Microsoft is investing $500m in affordable housing, bucking the Silicon Valley trend of building a multibillion-dollar campus and donating the change to homelessness nonprofits.

Microsoft pledged to invest $500m in building affordable housing units near its headquarters in the Seattle area. Like other tech hubs, Seattle has struggled to build enough CrossFit studios for new residents and enough affordable housing for existing residents.

Instead of building a new campus, Microsoft will spend $500m on affordable housing

To accommodate growing workforces, other tech giants have simply built private city centers (in the form of multibillion-dollar campuses) and private transportation systems.

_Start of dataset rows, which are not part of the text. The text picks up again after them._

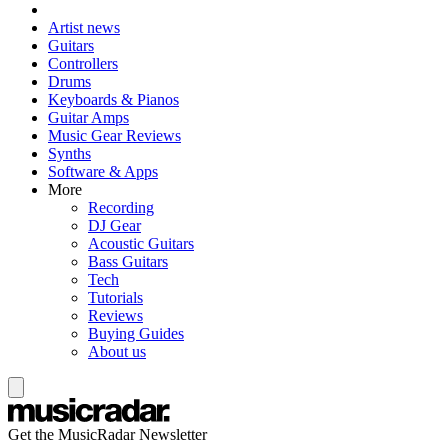
Artist news
Guitars
Controllers
Drums
Keyboards & Pianos
Guitar Amps
Music Gear Reviews
Synths
Software & Apps
More
Recording
DJ Gear
Acoustic Guitars
Bass Guitars
Tech
Tutorials
Reviews
Buying Guides
About us
Get the MusicRadar Newsletter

But Microsoft is trying a different approach — investing in the city that was already there.

This city ain’t got enough Wi-Fi for both of us

Seattle is the rain-soaked poster child for tech’s housing problem: The influx of Microsoft’s 42k employees and Amazon’s 25k employees has caused home prices to nearly double in the past 8 years.

A December report indicates that the Seattle area needs 156k more affordable units to put roofs over all its heads.

To address the problem, Microsoft will invest in housing that even non-Microsoft employees can afford — spending $225m on middle-income housing, $250m on low-income housing, and $25m on homelessness over the next 3 years.

An innovative solution to homelessness: Homes

Many other tech giants have also disrupted local real estate markets: Amazon in Seattle, Salesforce in San Francisco, and Google and Facebook in the Bay Area.

But, for the most part, these companies have chipped in relatively small amounts to help cities increase homeless services instead of decreasing homelessness itself, while prioritizing projects like the extravagant Salesforce tower or the Frank Gehry-designed Facebook campus.

Microsoft’s affordable housing initiative could help the homeless… before they’re homeless.

You can’t have a private campus without a public square

Seattle isn’t the only city drowning in highly paid tech workers: Amazon is building facilities for 50k workers in NYC and DC, Apple is creating space for 15k employees in Austin, and Google plans to create offices for an additional 12k in NYC.

As other tech companies steamroll through new real estate markets, Microsoft’s initiative shows the importance of investing in a community, not just a campus.